Say hello to Ira. His head is visible on a screen as though he’s in a videoconference. He seems to be in his early 30s, with a shaved head, a pronounced nose, and thin eyebrows. Ira seems a little goofy and maybe just a wee bit strange. But unless you knew his full name—it’s “Digital Ira”—you probably wouldn’t guess that he’s nothing but bits.
In the background, a graphics processor churns through the calculations that determine every roll of his eyes, every crease or bulge of his skin, and every little arch of his eyebrow. Digital Ira can assume almost any expression—joy, befuddlement, annoyance, surprise, concern, boredom, or pleasure—in about the same amount of time it takes a human to do so.

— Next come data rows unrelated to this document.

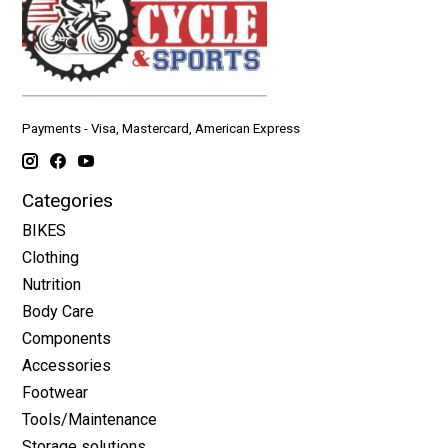
Payments - Visa, Mastercard, American Express
Categories
BIKES
Clothing
Nutrition
Body Care
Components
Accessories
Footwear
Tools/Maintenance
Storage solutions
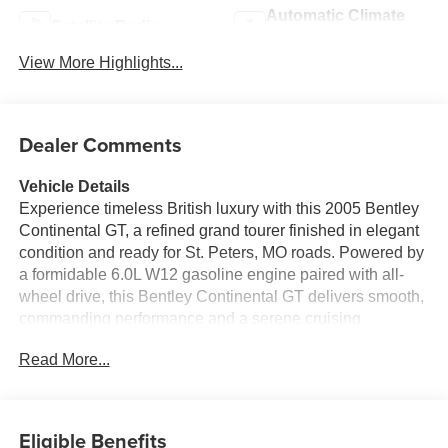
Automatic Climate
Satellite Radio
Control
View More Highlights...
Dealer Comments
Vehicle Details
Experience timeless British luxury with this 2005 Bentley
Continental GT, a refined grand tourer finished in elegant
condition and ready for St. Peters, MO roads. Powered by
a formidable 6.0L W12 gasoline engine paired with all-
wheel drive, this Bentley Continental GT delivers smooth,
commanding performance and a serene cruising
experience that defines Bentley craftsmanship. Step
Read More...
inside to a richly appointed leather interior where
handcrafted details and comfortable seating create a truly
upscale cabin. The automatic climate control system
ensures a tailored environment for every journey, while
Eligible Benefits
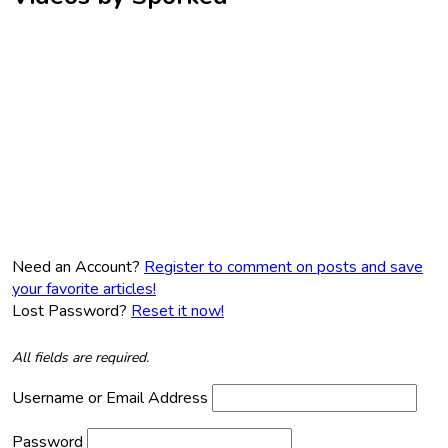
Need an Account?
Register to comment on posts and save
your favorite articles!
Lost Password?
Reset it now!
All fields are required.
Username or Email Address
Password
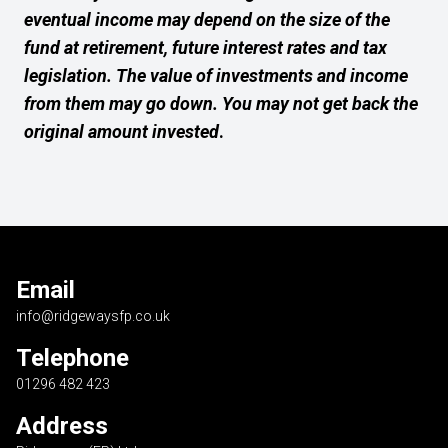
eventual income may depend on the size of the
fund at retirement, future interest rates and tax
legislation. The value of investments and income
from them may go down. You may not get back the
original amount invested
.
Email
info@ridgewaysfp.co.uk
Telephone
01296 482 423
Address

As Digital Ira affirms, graphics specialists are closing in on one of their field’s longest-standing and most sought-after prizes: an interactive and photo-realistically lifelike digital human. Such a digital double will change the way we think about actors, acting, entertainment, and computer games. In movies, digital doubles already replace human actors on occasion, sometimes just for moments, sometimes for most of a feature film. Within a decade or so, computer-game characters will be as indistinguishable from filmed humans as their movie counterparts. And in time, this capability will help bring movies and games together, and out of the union will come entirely new forms of entertainment.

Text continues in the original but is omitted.